EXERCISE AIM:
Look below for the line containing "is marked by four distinct 'copulation"; from there, print each line exactly up to and including the line containing "knock, and leaf-clip—gestures that play", and stop.

Transcribed page contents:
++++++++++

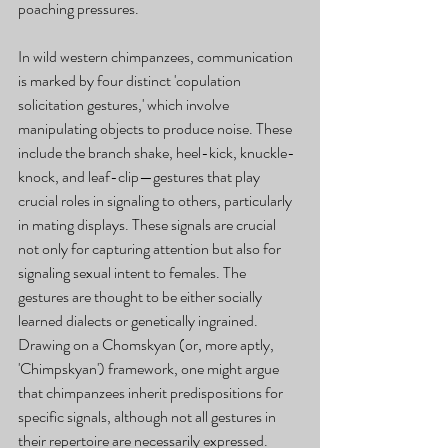
poaching pressures.
In wild western chimpanzees, communication 
is marked by four distinct 'copulation 
solicitation gestures,' which involve 
manipulating objects to produce noise. These 
include the branch shake, heel-kick, knuckle-
knock, and leaf-clip—gestures that play 
crucial roles in signaling to others, particularly 
in mating displays. These signals are crucial 
not only for capturing attention but also for 
signaling sexual intent to females. The 
gestures are thought to be either socially 
learned dialects or genetically ingrained. 
Drawing on a Chomskyan (or, more aptly, 
'Chimpskyan') framework, one might argue 
that chimpanzees inherit predispositions for 
specific signals, although not all gestures in 
their repertoire are necessarily expressed.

++++++++++

WRITTEN SOLUTION:
is marked by four distinct 'copulation 
solicitation gestures,' which involve 
manipulating objects to produce noise. These 
include the branch shake, heel-kick, knuckle-
knock, and leaf-clip—gestures that play 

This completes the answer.